*Try it:* Copy every line of the records exactly, without including the images.

# # # # #

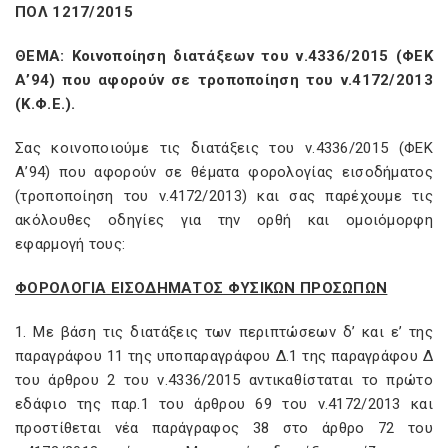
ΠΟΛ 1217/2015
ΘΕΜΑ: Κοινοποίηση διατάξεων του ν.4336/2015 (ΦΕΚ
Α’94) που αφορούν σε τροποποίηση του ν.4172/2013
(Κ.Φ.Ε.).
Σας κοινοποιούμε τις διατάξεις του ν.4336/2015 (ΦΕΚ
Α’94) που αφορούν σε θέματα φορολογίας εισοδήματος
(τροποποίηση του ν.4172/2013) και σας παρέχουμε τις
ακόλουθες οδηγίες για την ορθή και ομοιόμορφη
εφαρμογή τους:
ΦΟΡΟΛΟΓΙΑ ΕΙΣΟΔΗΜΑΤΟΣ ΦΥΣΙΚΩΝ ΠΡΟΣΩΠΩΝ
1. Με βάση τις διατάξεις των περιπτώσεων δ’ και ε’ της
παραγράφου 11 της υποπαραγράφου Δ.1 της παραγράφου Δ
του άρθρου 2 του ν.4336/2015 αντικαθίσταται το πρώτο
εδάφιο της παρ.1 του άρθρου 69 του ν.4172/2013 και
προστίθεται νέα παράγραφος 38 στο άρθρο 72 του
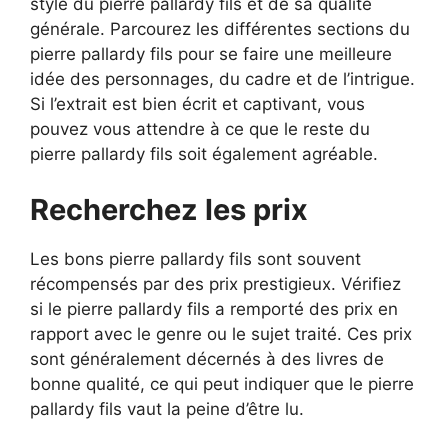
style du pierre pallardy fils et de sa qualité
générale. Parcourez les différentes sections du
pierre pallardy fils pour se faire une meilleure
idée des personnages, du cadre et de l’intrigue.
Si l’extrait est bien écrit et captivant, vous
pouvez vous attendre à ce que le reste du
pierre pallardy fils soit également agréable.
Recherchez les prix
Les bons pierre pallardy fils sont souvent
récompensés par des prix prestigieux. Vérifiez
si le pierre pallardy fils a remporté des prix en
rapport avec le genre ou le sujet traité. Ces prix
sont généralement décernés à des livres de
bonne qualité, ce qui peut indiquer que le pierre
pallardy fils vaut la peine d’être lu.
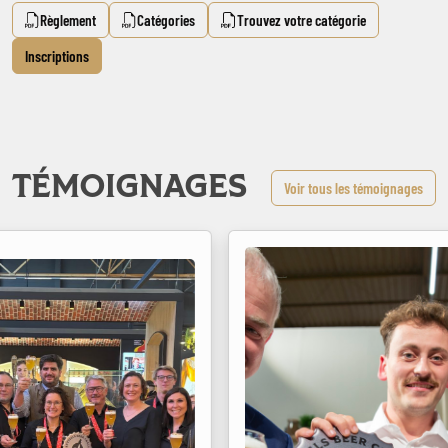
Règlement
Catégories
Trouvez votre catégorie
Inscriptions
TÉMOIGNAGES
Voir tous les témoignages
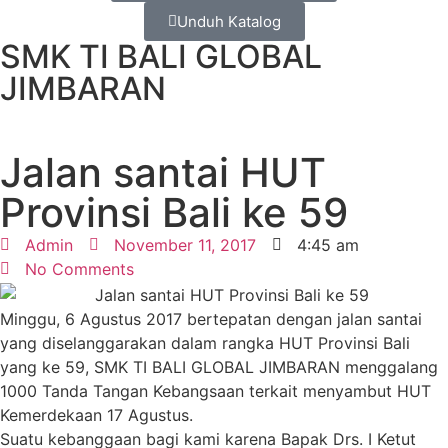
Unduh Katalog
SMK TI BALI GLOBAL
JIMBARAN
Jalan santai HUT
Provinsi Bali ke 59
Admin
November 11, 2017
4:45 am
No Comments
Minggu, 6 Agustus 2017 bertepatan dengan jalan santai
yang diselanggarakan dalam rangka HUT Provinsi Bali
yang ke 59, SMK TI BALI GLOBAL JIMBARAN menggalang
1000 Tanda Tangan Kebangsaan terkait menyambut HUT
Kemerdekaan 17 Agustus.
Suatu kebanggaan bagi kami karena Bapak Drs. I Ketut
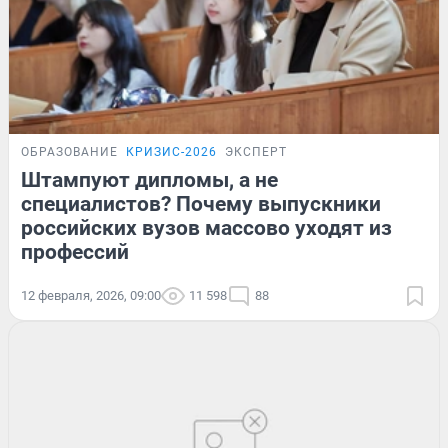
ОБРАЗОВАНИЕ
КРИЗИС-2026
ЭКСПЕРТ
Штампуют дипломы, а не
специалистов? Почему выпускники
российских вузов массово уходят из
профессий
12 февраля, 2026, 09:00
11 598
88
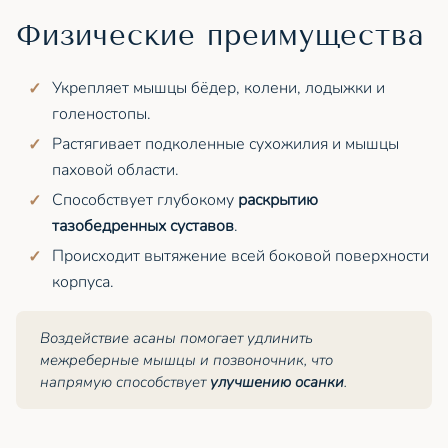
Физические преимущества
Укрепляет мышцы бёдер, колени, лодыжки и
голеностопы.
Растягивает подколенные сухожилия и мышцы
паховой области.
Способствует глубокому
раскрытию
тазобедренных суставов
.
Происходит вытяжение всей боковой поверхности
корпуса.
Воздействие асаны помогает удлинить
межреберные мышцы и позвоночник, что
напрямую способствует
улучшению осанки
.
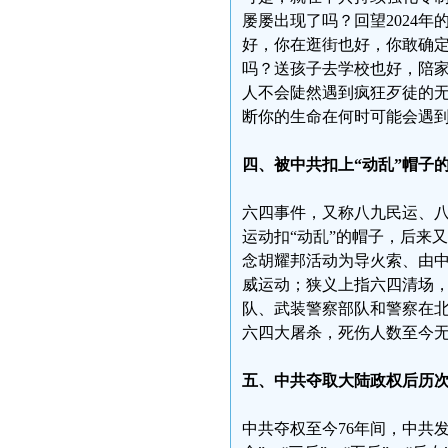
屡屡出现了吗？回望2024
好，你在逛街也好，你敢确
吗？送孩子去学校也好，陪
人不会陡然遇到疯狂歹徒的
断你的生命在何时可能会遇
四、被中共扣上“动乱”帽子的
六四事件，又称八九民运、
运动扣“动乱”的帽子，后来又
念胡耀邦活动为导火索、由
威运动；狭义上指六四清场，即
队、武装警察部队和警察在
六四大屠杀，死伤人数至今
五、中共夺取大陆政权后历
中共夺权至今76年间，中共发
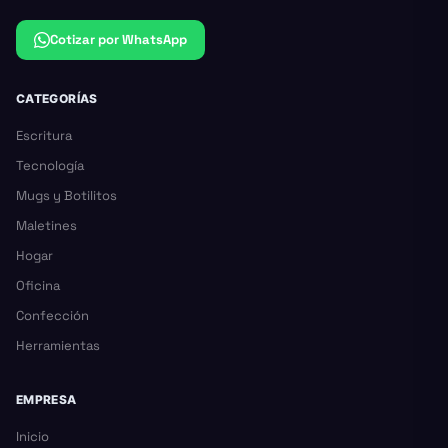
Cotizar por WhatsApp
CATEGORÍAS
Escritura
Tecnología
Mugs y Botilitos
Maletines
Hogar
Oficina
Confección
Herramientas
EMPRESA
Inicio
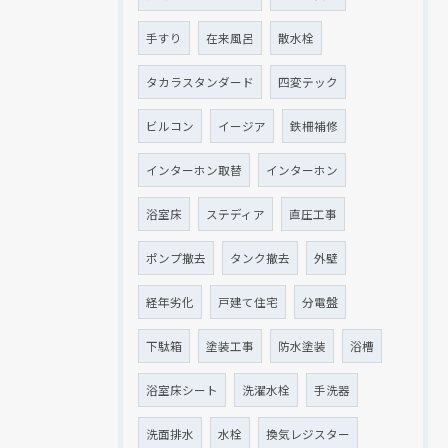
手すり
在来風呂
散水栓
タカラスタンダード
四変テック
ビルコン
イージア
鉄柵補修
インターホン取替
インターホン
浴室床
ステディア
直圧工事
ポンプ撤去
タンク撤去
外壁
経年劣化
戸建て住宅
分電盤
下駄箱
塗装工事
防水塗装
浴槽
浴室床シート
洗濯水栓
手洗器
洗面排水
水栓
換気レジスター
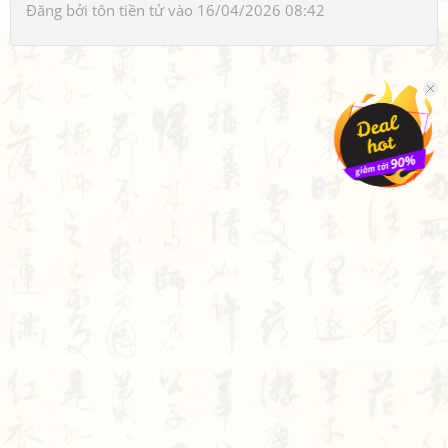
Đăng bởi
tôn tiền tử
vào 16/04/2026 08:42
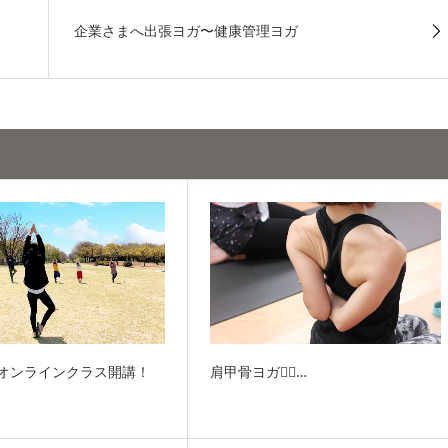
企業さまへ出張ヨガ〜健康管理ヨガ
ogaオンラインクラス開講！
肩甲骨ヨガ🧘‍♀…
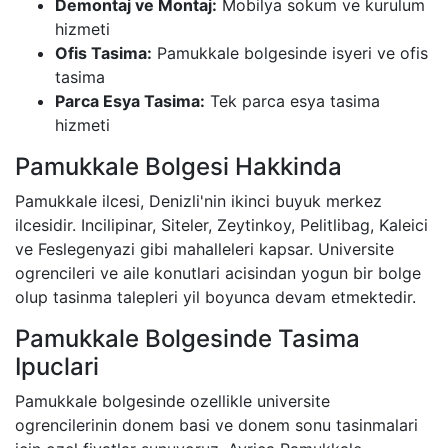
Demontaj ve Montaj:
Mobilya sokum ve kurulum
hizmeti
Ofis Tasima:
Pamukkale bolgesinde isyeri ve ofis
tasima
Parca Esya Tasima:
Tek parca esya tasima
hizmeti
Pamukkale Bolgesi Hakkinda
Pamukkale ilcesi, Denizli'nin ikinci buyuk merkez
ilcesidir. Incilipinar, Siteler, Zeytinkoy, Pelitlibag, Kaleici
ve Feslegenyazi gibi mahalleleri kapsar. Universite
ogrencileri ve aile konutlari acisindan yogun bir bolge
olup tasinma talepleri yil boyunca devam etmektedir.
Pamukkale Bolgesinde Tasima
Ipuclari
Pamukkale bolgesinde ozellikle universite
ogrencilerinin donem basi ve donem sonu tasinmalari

# # # # #

*Task response:*
ΠΟΛ 1217/2015
ΘΕΜΑ: Κοινοποίηση διατάξεων του ν.4336/2015 (ΦΕΚ
Α’94) που αφορούν σε τροποποίηση του ν.4172/2013
(Κ.Φ.Ε.).
Σας κοινοποιούμε τις διατάξεις του ν.4336/2015 (ΦΕΚ
Α’94) που αφορούν σε θέματα φορολογίας εισοδήματος
(τροποποίηση του ν.4172/2013) και σας παρέχουμε τις
ακόλουθες οδηγίες για την ορθή και ομοιόμορφη
εφαρμογή τους:
ΦΟΡΟΛΟΓΙΑ ΕΙΣΟΔΗΜΑΤΟΣ ΦΥΣΙΚΩΝ ΠΡΟΣΩΠΩΝ
1. Με βάση τις διατάξεις των περιπτώσεων δ’ και ε’ της
παραγράφου 11 της υποπαραγράφου Δ.1 της παραγράφου Δ
του άρθρου 2 του ν.4336/2015 αντικαθίσταται το πρώτο
εδάφιο της παρ.1 του άρθρου 69 του ν.4172/2013 και
προστίθεται νέα παράγραφος 38 στο άρθρο 72 του
style du pierre pallardy fils et de sa qualité
générale. Parcourez les différentes sections du
pierre pallardy fils pour se faire une meilleure
idée des personnages, du cadre et de l’intrigue.
Si l’extrait est bien écrit et captivant, vous
pouvez vous attendre à ce que le reste du
pierre pallardy fils soit également agréable.
Recherchez les prix
Les bons pierre pallardy fils sont souvent
récompensés par des prix prestigieux. Vérifiez
si le pierre pallardy fils a remporté des prix en
rapport avec le genre ou le sujet traité. Ces prix
sont généralement décernés à des livres de
bonne qualité, ce qui peut indiquer que le pierre
pallardy fils vaut la peine d’être lu.
Règlement
Catégories
Trouvez votre catégorie
Inscriptions
TÉMOIGNAGES
Voir tous les témoignages
Unduh Katalog
SMK TI BALI GLOBAL
JIMBARAN
Jalan santai HUT
Provinsi Bali ke 59
Admin
November 11, 2017
4:45 am
No Comments
Minggu, 6 Agustus 2017 bertepatan dengan jalan santai
yang diselanggarakan dalam rangka HUT Provinsi Bali
yang ke 59, SMK TI BALI GLOBAL JIMBARAN menggalang
1000 Tanda Tangan Kebangsaan terkait menyambut HUT
Kemerdekaan 17 Agustus.
Suatu kebanggaan bagi kami karena Bapak Drs. I Ketut
ОБРАЗОВАНИЕ
КРИЗИС-2026
ЭКСПЕРТ
Штампуют дипломы, а не
специалистов? Почему выпускники
российских вузов массово уходят из
профессий
12 февраля, 2026, 09:00
11 598
88
Физические преимущества
Укрепляет мышцы бёдер, колени, лодыжки и
голеностопы.
Растягивает подколенные сухожилия и мышцы
паховой области.
Способствует глубокому
раскрытию
тазобедренных суставов
.
Происходит вытяжение всей боковой поверхности
корпуса.
Воздействие асаны помогает удлинить
межреберные мышцы и позвоночник, что
напрямую способствует
улучшению осанки
.
屡屡出现了吗？回望2024
好，你在逛街也好，你敢确
吗？送孩子去学校也好，陪
人不会陡然遇到疯狂歹徒的
断你的生命在何时可能会遇
四、被中共扣上“动乱”帽子的
六四事件，又称八九民运、
运动扣“动乱”的帽子，后来又
念胡耀邦活动为导火索、由
威运动；狭义上指六四清场，即
队、武装警察部队和警察在
六四大屠杀，死伤人数至今
五、中共夺取大陆政权后历
中共夺权至今76年间，中共发
Cotizar por WhatsApp
CATEGORÍAS
Escritura
Tecnología
Mugs y Botilitos
Maletines
Hogar
Oficina
Confección
Herramientas
EMPRESA
Inicio
手すり
在来風呂
散水栓
タカラスタンダード
四変テック
ビルコン
イージア
鉄柵補修
インターホン取替
インターホン
浴室床
ステディア
直圧工事
ポンプ撤去
タンク撤去
外壁
経年劣化
戸建て住宅
分電盤
下駄箱
塗装工事
防水塗装
浴槽
浴室床シート
洗濯水栓
手洗器
洗面排水
水栓
換気レジスター
Đăng bởi
tôn tiền tử
vào 16/04/2026 08:42
企業さまへ出張ヨガ〜健康管理ヨガ
ogaオンラインクラス開講！
肩甲骨ヨガ🧘‍♀…
Demontaj ve Montaj:
Mobilya sokum ve kurulum
hizmeti
Ofis Tasima:
Pamukkale bolgesinde isyeri ve ofis
tasima
Parca Esya Tasima:
Tek parca esya tasima
hizmeti
Pamukkale Bolgesi Hakkinda
Pamukkale ilcesi, Denizli'nin ikinci buyuk merkez
ilcesidir. Incilipinar, Siteler, Zeytinkoy, Pelitlibag, Kaleici
ve Feslegenyazi gibi mahalleleri kapsar. Universite
ogrencileri ve aile konutlari acisindan yogun bir bolge
olup tasinma talepleri yil boyunca devam etmektedir.
Pamukkale Bolgesinde Tasima
Ipuclari
Pamukkale bolgesinde ozellikle universite
ogrencilerinin donem basi ve donem sonu tasinmalari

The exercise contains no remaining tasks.